|Koo, Bang-Bon -|
|Bergethon, Peter -|
|Qui, Wei Qiao -|
|Scott, Tammy -|
|Hussain, Mohammed -|
|Rosenberg, Irwin -|
|Caplan, Louis R. -|
|Bhadelia, Rafeeque A. -|
Submitted to: Archives of Neurology
Publication Type: Peer Reviewed Journal
Publication Acceptance Date: September 30, 2011
Publication Date: June 1, 2012
Citation: Koo, B., Bergethon, P., Qui, W., Scott, T., Hussain, M., Rosenberg, I., Caplan, L., Bhadelia, R. 2012. Clinical prediction of fall risk and white matter abnormalities: a diffusion tensor imaging study. Archives of Neurology. 69(6):733-738. Interpretive Summary: In the elderly, falls are the leading cause of injury death, and are also the most common cause of nonfatal injuries and hospital admissions for trauma. Determining reasons why some individuals are at higher risk for falling will lead to better understanding of this phenomenon and a reduction of related negative health outcomes. The objective of this work was to determine whether individuals who are assessed to be at higher risk for falling have a specific pattern of brain pathology evident during brain imaging. We found that people who are clinically assessed to be at risk for falls had abnormalities in the underlying pathways that connect areas of the brain and that facilitate integrated functioning. These abnormalities were also associated with greater impairment in cognitive function. This information will help us to understand why certain individuals are at higher risk of falling and will aid in assessing this risk.

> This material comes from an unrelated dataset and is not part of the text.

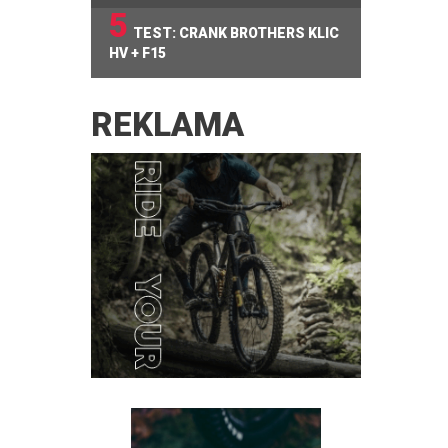
5
TEST: CRANK BROTHERS KLIC
HV + F15
REKLAMA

Technical Abstract: The Tinetti scale is a simple clinical tool designed to predict risk of falling by focusing on gait and stance impairment in elderly persons. Gait impairment is also associated with white matter (WM) abnormalities. Objective: To test the hypothesis that elderly subjects at risk for falling, as determined by the Tinetti scale, have specific patterns of WM abnormalities on diffusion tensor imaging. Community-based cohort of 125 homebound elderly individuals. Diffusion tensor imaging scans were analyzed using tract-based spatial statistics analysis to determine the location of WM abnormalities in subjects with Tinetti scale scores of 25 or higher (without risk of falls) and lower than 25 (with risk of falls). Multivariate linear least squares correlation analysis was performed to determine the association between Tinetti scale scores and local fractional anisotropy values on each skeletal voxel controlling for possible confounders. In subjects with risk of falls (Tinetti scale score >25), clusters of abnormal WM were seen in the medial frontal and parietal subcortical pathways, genu and splenium of corpus callosum, posterior cingulum, prefrontal and orbitofrontal pathways, and longitudinal pathways that connect frontal-parietal-temporal lobes. Among these abnormalities, those in medial frontal and parietal subcortical pathways correlated with Mini-Mental State Examination scores, while the other locations were unrelated to these scores. Elderly individuals at risk for falls as determined by the Tinetti scale have WM abnormalities in specific locations on diffusion tensor imaging, some of which correlate with cognitive function scores.